In an earlier post I said that I’d eventually explain how incremental code generation works.
First, to recap: I’ve already explained how incremental compilation works in the front end. Stopping here would still yield some speedups — I regularly see 20% compile-time improvements on ordinary programs; sometimes much larger; and for C++ I expect the effect will be bigger.
But, for many compilations, particularly when compiling C using optimization, it is the back end which is the major time sink. And since we already know from the front end which functions have changed (i.e., have been re-parsed) and which have not, it seems like it should be easy to also run the back-end incrementally.
There are a few plausible ways to implement this. Essentially, we can preserve the compiled form of the program at any point in the pipeline. By choosing a point after most of the work is done, we can minimize the time spent needlessly recompiling.
My current plan is to do the work at the very latest point possible, by writing out object files.

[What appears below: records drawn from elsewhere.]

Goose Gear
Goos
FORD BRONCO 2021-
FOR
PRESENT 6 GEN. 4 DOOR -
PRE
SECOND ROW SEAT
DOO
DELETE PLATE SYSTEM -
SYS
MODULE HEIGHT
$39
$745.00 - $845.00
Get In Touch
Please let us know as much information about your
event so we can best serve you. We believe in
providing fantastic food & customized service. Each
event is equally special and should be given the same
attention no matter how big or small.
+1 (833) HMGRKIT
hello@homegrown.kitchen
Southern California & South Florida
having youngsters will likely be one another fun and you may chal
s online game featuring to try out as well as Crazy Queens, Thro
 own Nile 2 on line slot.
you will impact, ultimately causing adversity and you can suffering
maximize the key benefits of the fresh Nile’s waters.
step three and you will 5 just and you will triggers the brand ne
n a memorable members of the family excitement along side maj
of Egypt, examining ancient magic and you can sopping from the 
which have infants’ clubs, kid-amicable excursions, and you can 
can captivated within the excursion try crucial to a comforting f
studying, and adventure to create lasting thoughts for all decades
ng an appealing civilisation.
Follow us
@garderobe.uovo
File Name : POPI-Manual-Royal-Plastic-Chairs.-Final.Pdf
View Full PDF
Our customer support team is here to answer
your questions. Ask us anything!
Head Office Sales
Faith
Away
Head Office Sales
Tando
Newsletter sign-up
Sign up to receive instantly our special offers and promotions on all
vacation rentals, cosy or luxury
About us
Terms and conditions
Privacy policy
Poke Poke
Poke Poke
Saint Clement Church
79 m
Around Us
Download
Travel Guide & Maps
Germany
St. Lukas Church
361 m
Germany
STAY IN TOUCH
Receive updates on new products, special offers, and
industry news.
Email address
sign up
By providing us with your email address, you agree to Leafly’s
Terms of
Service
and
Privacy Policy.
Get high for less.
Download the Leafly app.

The idea here is that each top-level definition in a translation unit — each global variable or function — will get its own tiny object file. Then, these files will be linked together to form the object file that the user actually asked for.

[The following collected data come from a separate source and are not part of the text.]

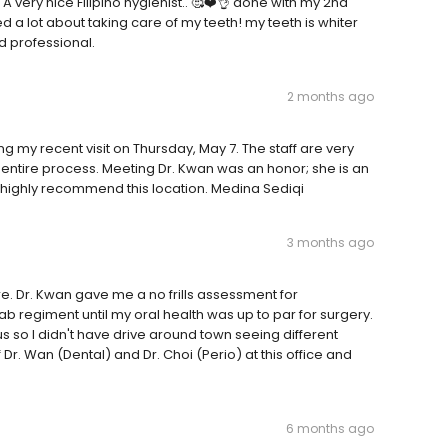
 A very nice Filipino hygienist.. 🥰❤️👌 done with my 2nd
ed a lot about taking care of my teeth! my teeth is whiter
nd professional.
2 months ago
ng my recent visit on Thursday, May 7. The staff are very
 entire process. Meeting Dr. Kwan was an honor; she is an
 I highly recommend this location. Medina Sediqi
3 months ago
e. Dr. Kwan gave me a no frills assessment for
b regiment until my oral health was up to par for surgery.
s so I didn't have drive around town seeing different
Dr. Wan (Dental) and Dr. Choi (Perio) at this office and
6 months ago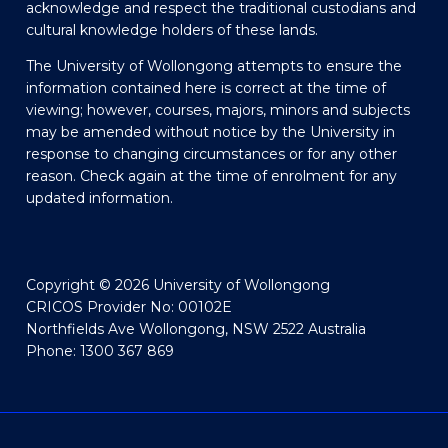
acknowledge and respect the traditional custodians and
cultural knowledge holders of these lands.
The University of Wollongong attempts to ensure the
information contained here is correct at the time of
viewing; however, courses, majors, minors and subjects
may be amended without notice by the University in
response to changing circumstances or for any other
reason. Check again at the time of enrolment for any
updated information.
Copyright © 2026 University of Wollongong
CRICOS Provider No: 00102E
Northfields Ave Wollongong, NSW 2522 Australia
Phone: 1300 367 869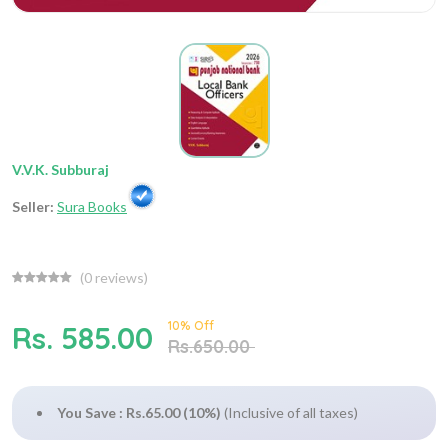
V.V.K. Subburaj
Seller:
Sura Books
(
0
reviews)
10% Off
Rs. 585.00
Rs.650.00
You Save : Rs.65.00 (10%)
(Inclusive of all taxes)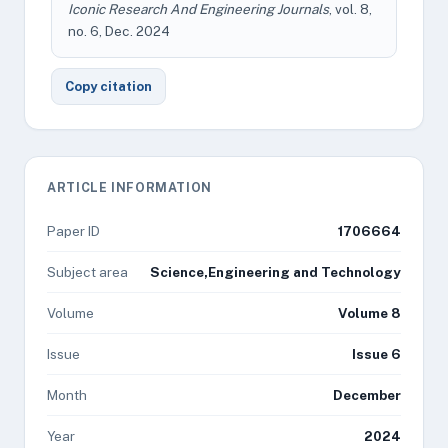
Iconic Research And Engineering Journals
, vol. 8,
no. 6, Dec. 2024
Copy citation
ARTICLE INFORMATION
Paper ID
1706664
Subject area
Science,Engineering and Technology
Volume
Volume 8
Issue
Issue 6
Month
December
Year
2024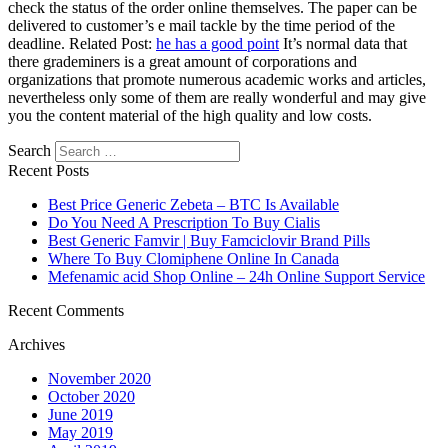
check the status of the order online themselves. The paper can be
delivered to customer’s e mail tackle by the time period of the
deadline. Related Post:
he has a good point
It’s normal data that
there grademiners is a great amount of corporations and
organizations that promote numerous academic works and articles,
nevertheless only some of them are really wonderful and may give
you the content material of the high quality and low costs.
Search
Recent Posts
Best Price Generic Zebeta – BTC Is Available
Do You Need A Prescription To Buy Cialis
Best Generic Famvir | Buy Famciclovir Brand Pills
Where To Buy Clomiphene Online In Canada
Mefenamic acid Shop Online – 24h Online Support Service
Recent Comments
Archives
November 2020
October 2020
June 2019
May 2019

Of course, the current linker is slow and not at all suitable for this sort of thing. So, we’ll use a new, fast, incremental linker — which we’ll need anyway, in order to preserve incrementality through the entire compile cycle. (It isn’t much good to have a fast incremental compiler if you still end up waiting for the linker all the time.)

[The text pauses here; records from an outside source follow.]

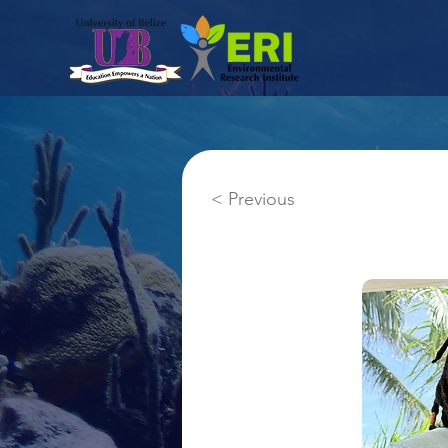
< Previous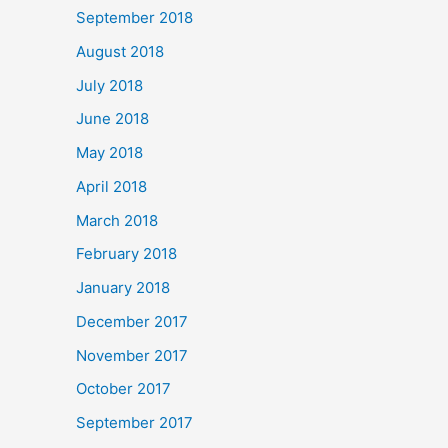
September 2018
August 2018
July 2018
June 2018
May 2018
April 2018
March 2018
February 2018
January 2018
December 2017
November 2017
October 2017
September 2017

This approach has the nice property that the gcc work is relatively easy, for the most part. I don’t know yet whether this outweighs the work that must be done elsewhere, so I’m going to implement a prototype and find out. In fact, this is the next major milestone (though it will be a while, because I’m in a bug-fixing phase).
Another fun possibility here is that we can try to be smart about managing the cache of small object files. In particular, we may be able to preserve some benefits of incrementality even across restarts of the server. For C++, this could include template instantiations.
One drawback of the plan is that it may make dealing with debug info somewhat tricky. This ties in to how we compute hunks; if we don’t include source location in the hunk checksum, then we can end up with objects that lie to the debugger about where their corresponding source appears. We’d want to fix that up somehow, but that is not simple. I’m still thinking about this particular sub-problem.
Another oddity is handling inlining. In my planned implementation, gcc would fork and run code generation in a subprocess. (This lets me avoid excessive modifications to gcc.) But, if we inline a function then the compile server needs to know about this in order to properly re-compile when the inlined function is changed.
Future posts should include information about computing hunk boundaries (pretty short, but maybe I’ll touch on ideas for C++), multi-processor support, and maybe some speculation about scalability.